Yes, I think public education should be mandatory in the US. That way, when there are problems with the public school system in a given area, rather than just pulling their own children—and money—out, the rich people would be personally incentivized to find ways to make it better for everyone.

One of the things that I am most thankful for as am American is that we're not living in an authoritarian hellhole where the state-offered solution is the only solution.

As a kid my option was to be forcibly medicated by some random tyrant bureaucrat or not be allowed to attend school. I had no disorder or diagnosis that required this. Luckily I was able to escape to private school.

More importantly, children are not one-size-fits-all in terms of learning requirements or ability, but public schools only provide one-size-fits-all opportunity.

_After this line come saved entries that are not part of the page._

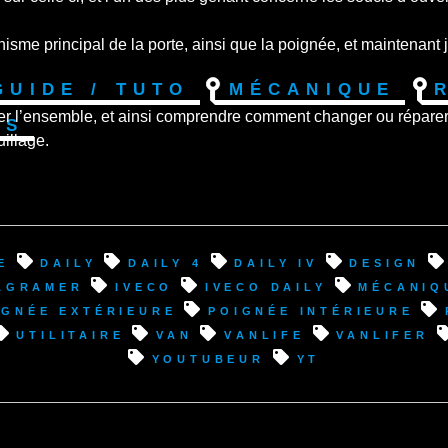
me principal de la porte, ainsi que la poignée, et maintenant je
Guide / Tuto
Mécanique
er l’ensemble, et ainsi comprendre comment changer ou réparer
os
illage.
e
Daily
Daily 4
Daily IV
design
agramer
Iveco
Iveco Daily
mécaniq
ignée extérieure
poignée intérieure
utilitaire
van
VanLife
vanlifer
youtubeur
YT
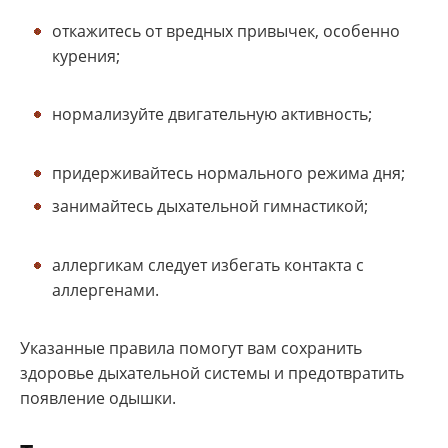
откажитесь от вредных привычек, особенно
курения;
нормализуйте двигательную активность;
придерживайтесь нормального режима дня;
занимайтесь дыхательной гимнастикой;
аллергикам следует избегать контакта с
аллергенами.
Указанные правила помогут вам сохранить
здоровье дыхательной системы и предотвратить
появление одышки.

> public schools only provide one-size-fits-all opportunity

This isn't true - there's many specialty public schools. Schools for the deaf, schools for the blind, schools for those with severe learning disabilities.

The core issue with private education is it gives richer people an incentive to screw over public schools, which is exactly what we're seeing. They're greedy, it's not just enough for them to have private schools. They also have to siphon money from public schools, which hurts poorer Americans.

In theory, private schools could be fine. But when we give millions of public dollars to private schools, we have a huge problem.

They'll just do what they did in Baton Rouge. The people who care don't want to fight against the people actively making the situation worse.
Im a huge fan of constitutional rights and school vouchers, so I should look into them.

If public schools are less desirable, we should celebrate that the money is going elsewhere.